When he comes back, he has a towel wrapped around his waist and my lips part as everything else in the world fades. Fuck. I haven't seen that body in a minute. I knew he was still fine under all that, but still.
He just goes on like he doesn't see anything wrong in what he's doing. He goes to his closet and his muscles flex as he opens the closet and bends to pick up clothes. Curling my toes, I try to get rid of my wayward thoughts and come back to sanity because something is definitely getting excited down south. But I can't do that.
Just friends.
He is just my friend. We are just friends. Totally platonic. Yes.
I choose to lie down and get under the covers to cover my face. Not today, Satan.
The bed dips, he removes the cover on my face, and smiles down at me.
"Are you alright?"
I roll my eyes. He knows exactly what he was doing, this harlot.

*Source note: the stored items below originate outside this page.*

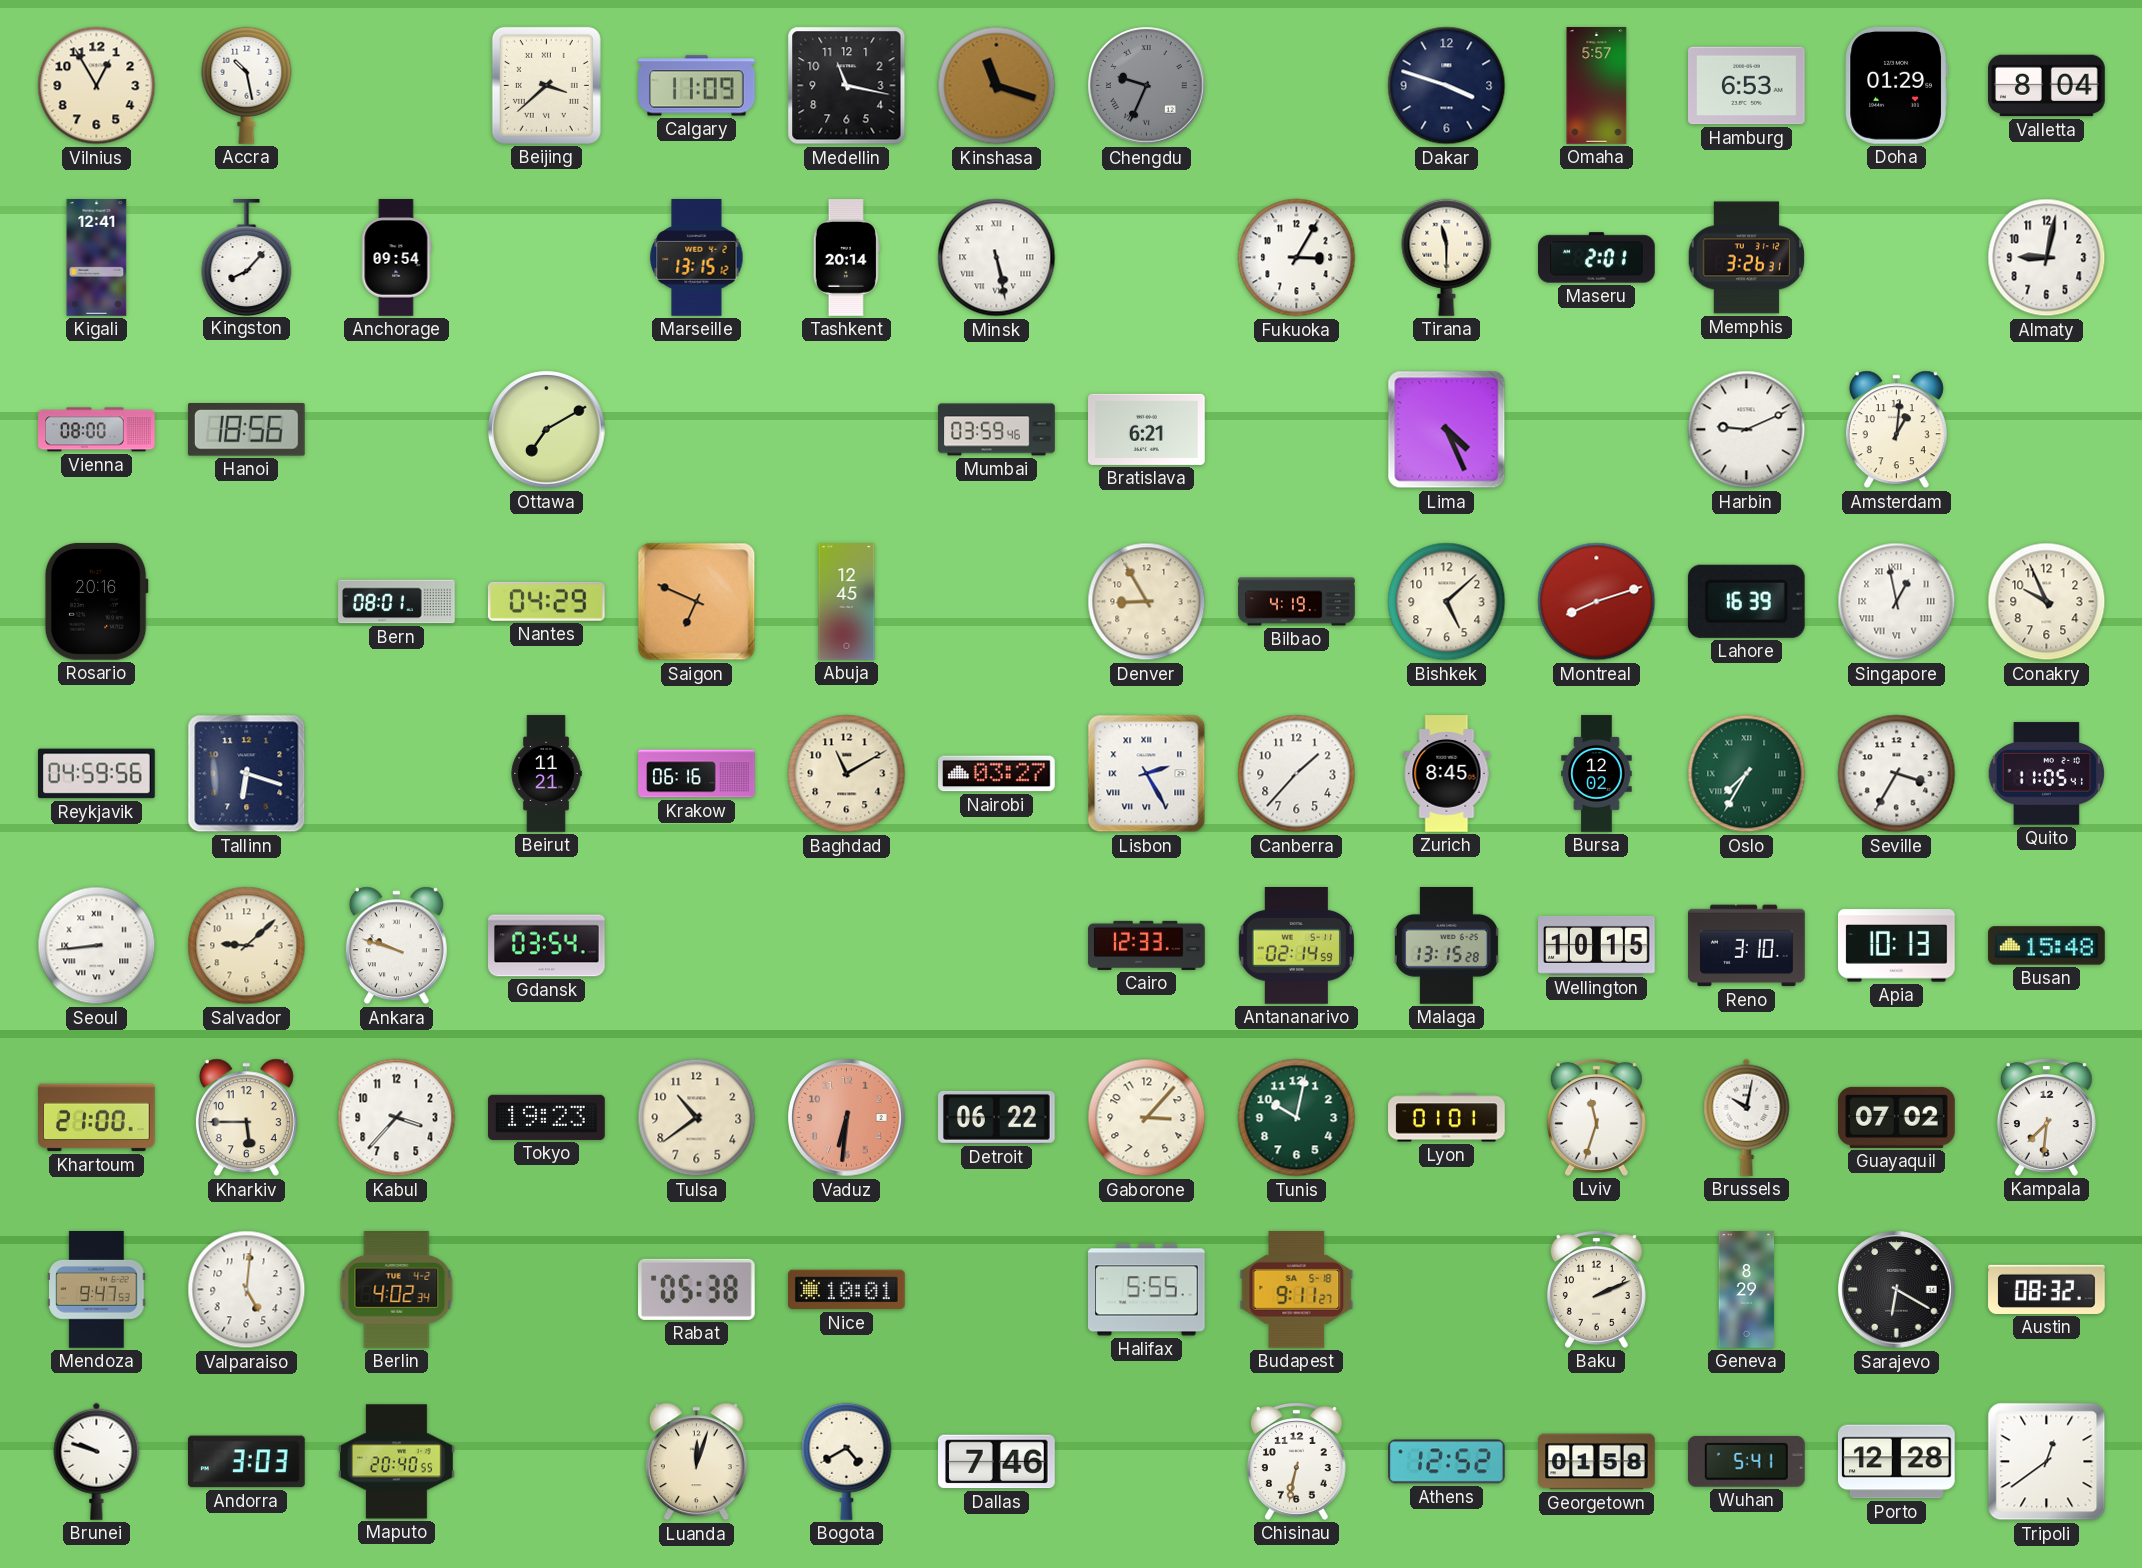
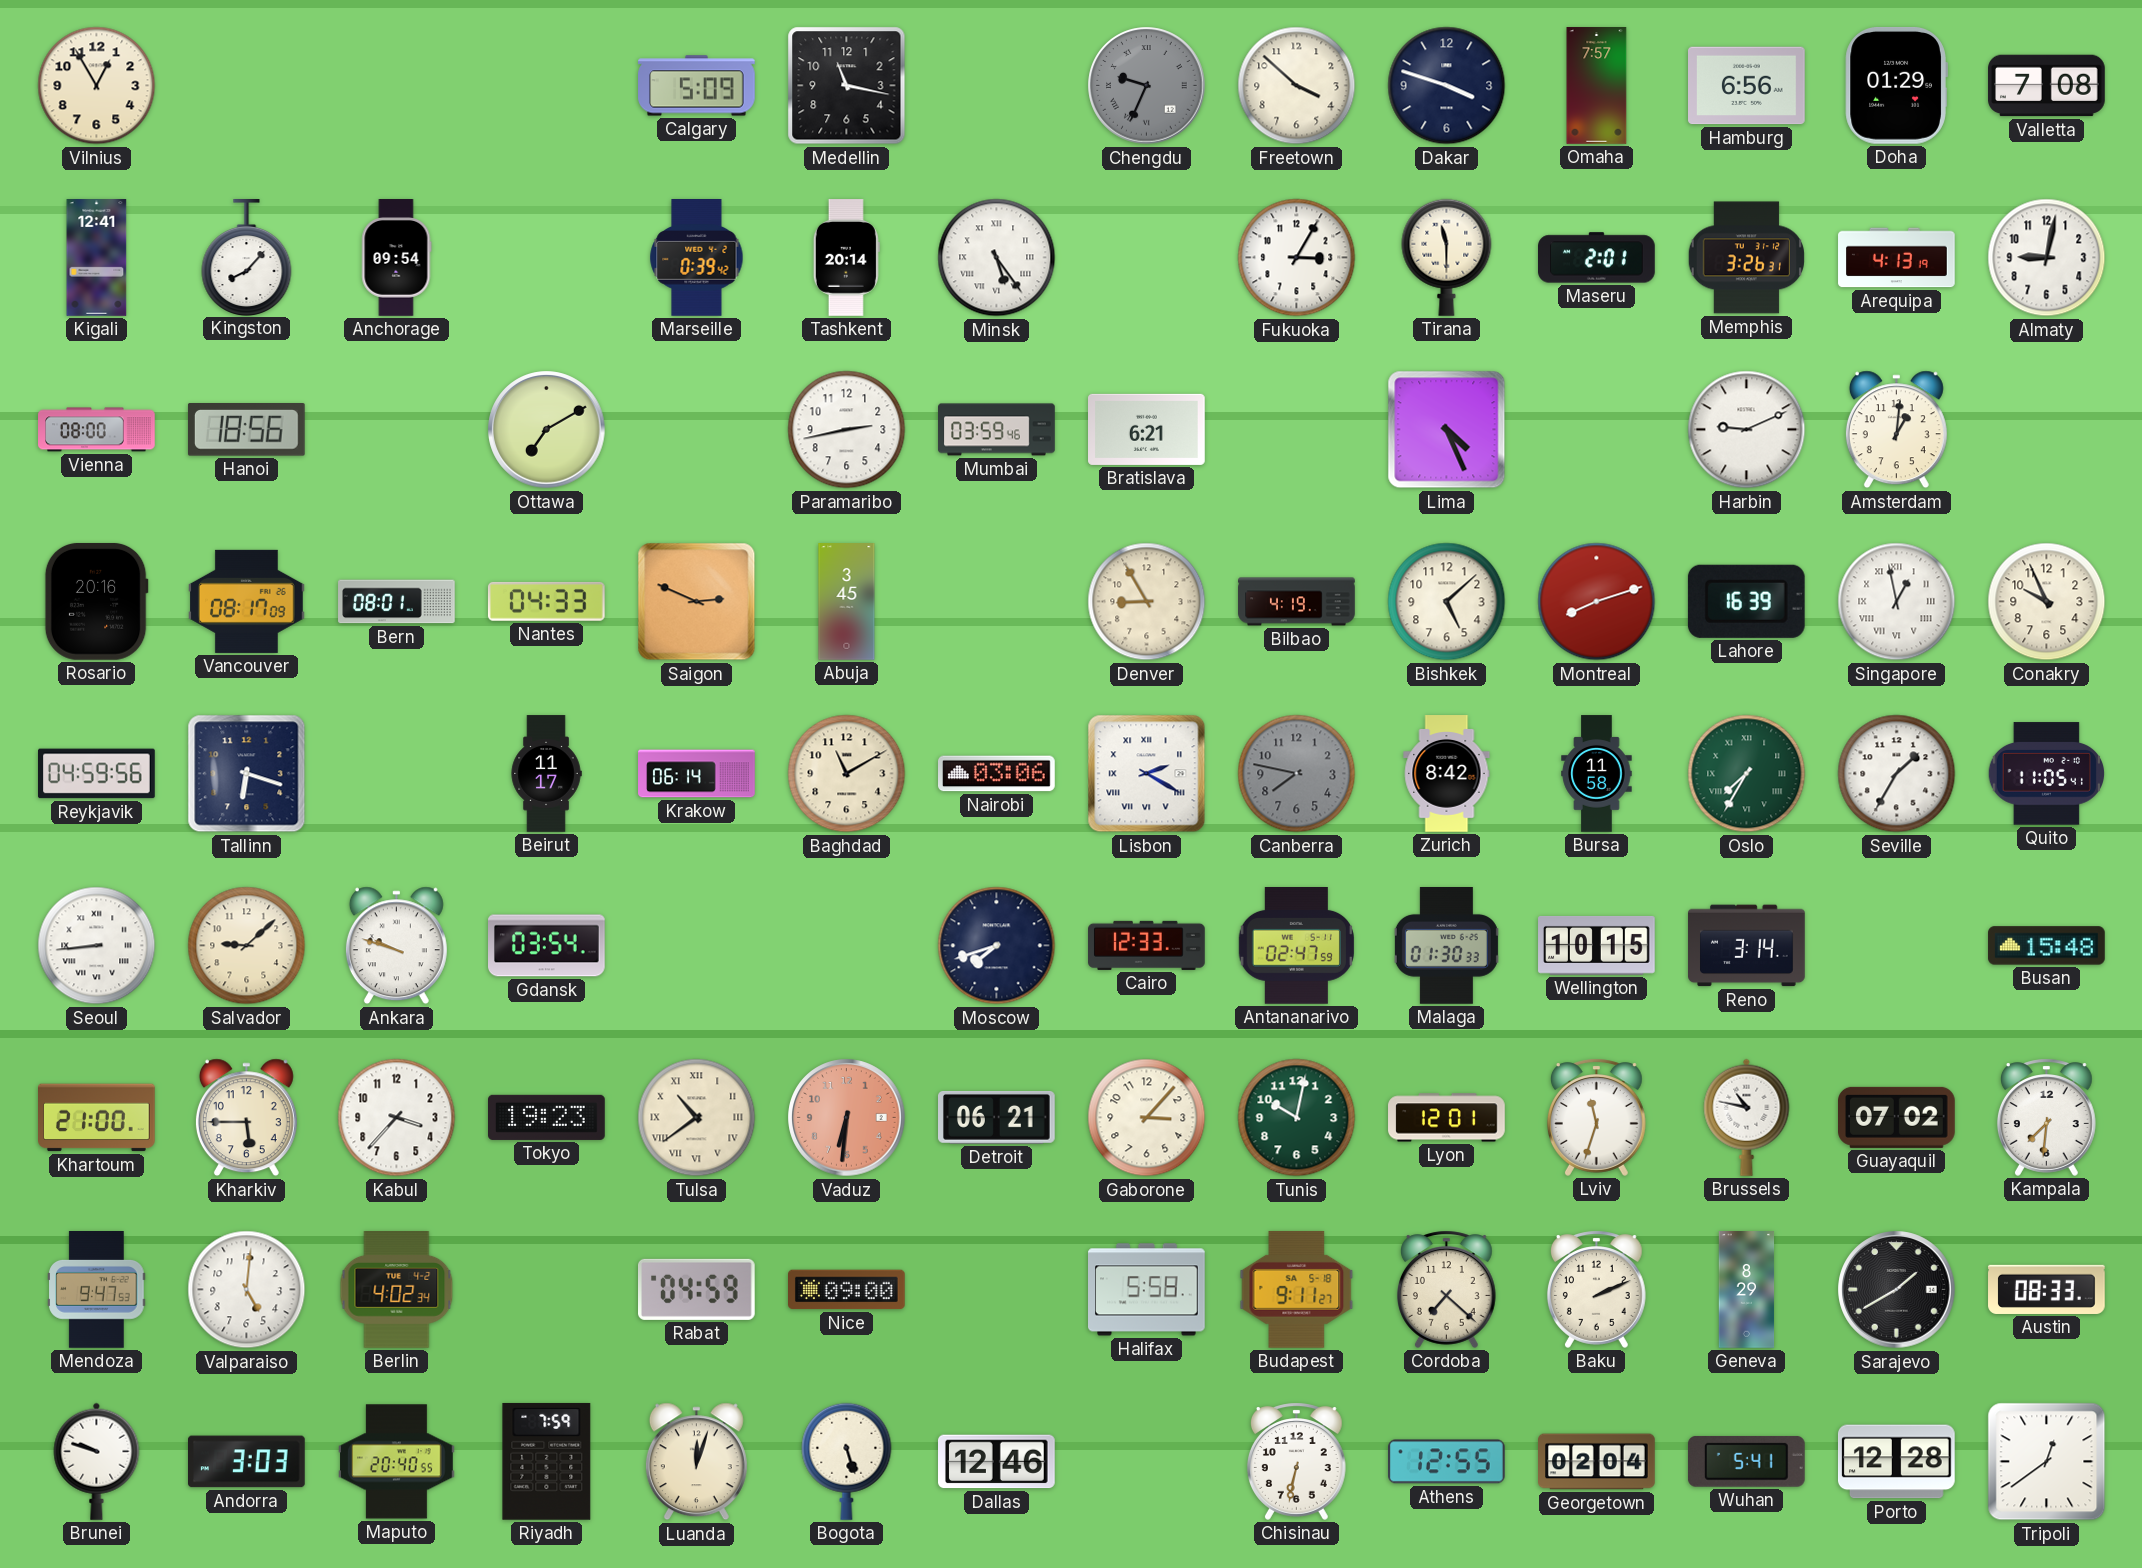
Accra: 10:28 -> none
Beijing: 3:38 -> none
Calgary: 11:09 -> 5:09
Kinshasa: 11:18 -> none
Freetown: none -> 3:52
Omaha: 5:57 -> 7:57
Hamburg: 6:53 -> 6:56
Valletta: 8:04 -> 7:08
Marseille: 13:15 -> 0:39
Minsk: 5:28 -> 5:24
Arequipa: none -> 4:13
Paramaribo: none -> 2:43
Vancouver: none -> 08:17
Nantes: 04:29 -> 04:33
Saigon: 6:49 -> 2:49
Abuja: 12:45 -> 3:45
Beirut: 11:21 -> 11:17
Krakow: 06:16 -> 06:14
Nairobi: 03:27 -> 03:06
Lisbon: 2:25 -> 2:20
Canberra: 1:37 -> 7:47
Canberra dial: white -> grey
Zurich: 8:45 -> 8:42
Bursa: 12:02 -> 11:58
Seville: 3:35 -> 1:35
Moscow: none -> 7:42
Antananarivo: 02:14 -> 02:47
Malaga: 13:15 -> 01:30
Reno: 3:10 -> 3:14
Apia: 10:13 -> none
Tulsa numerals: Arabic -> Roman
Detroit: 06:22 -> 06:21
Lyon: 01:01 -> 12:01
Brussels: 10:02 -> 10:47
Rabat: 05:38 -> 04:59
Nice: 10:01 -> 09:00
Halifax: 5:55 -> 5:58
Cordoba: none -> 7:22
Sarajevo: 6:20 -> 1:40
Austin: 08:32 -> 08:33
Riyadh: none -> 7:59
Bogota: 4:40 -> 5:27
Dallas: 7:46 -> 12:46
Athens: 12:52 -> 12:55
Georgetown: 01:58 -> 02:04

"Just lay down so I can sleep, man."
He chuckles.
"Lights." I remind him.
"Oh, fuck."
"Get your head in the game, Deltona."
His eyes flash with desire, but he moves quickly. He switches off the lights, jumps back in the bed, and lays on his back. I scoot close and lay on his chest. We don't say more and his breath evens after a few minutes. It's getting easier and easier for him to fall asleep again and I am glad I can make a difference. But I stay up a little longer contemplating my life.
What am I even doing? This thing with Logan, where is it going?
Can I be honest with myself and say I have gotten over them?
I fall asleep with those thoughts ruling my brain.
But when sleep slips from me I find Arch looking at me, our bodies touching everywhere. Our legs are intertwined, and our faces are so close. Holding me like he used to, and I am holding on to him like I used to.
It feels like it's been forever now, but the memories are still fresh. How he'd make me feel. How I'd make him feel. The piggyback rides on his family's estate when we'd venture to the cliff overlooking the vast sea. Sometimes we'd go out there for picnics at night and look at the stars.
I was always shit with constellations, but he'd tell me all about them. I was in love with all of them, but Arch was my emotional safety, he always got my emotional side and honored everything I felt.
As I stare at him, and he stares at me I can't help but lock my brain and decide to abandon the whole world and live in this moment.
Everything flies out the window when I lean in and kiss him.
The kiss is slow, I just want to feel him again, maybe I want to know if he still feels the same, taste the same. If we are any different. He reciprocates my kiss, and my body responds to him like he last touched me yesterday.
All my need for him comes to me and I don't fight it this time. The darkness of the night gives the illusion that no one sees, and no one will know. What happens in the night stays buried in the darkness.
That is my logic as his hand travels to my neck, and all too soon, he pulls away.
I lean into him. Desperate. I am desperate. I can barely keep my eyes open or the lust at bay. I don't stop touching him, rubbing myself on him. He feels so good. Too good.
"Peach?" he whispers. Like he knows if he speaks any louder our spell might be broken.
"Yes?" I whisper back, kissing his collarbone.
"Peach, are you sure you want this?"
"Archer, please stop talking. Please just…give me this."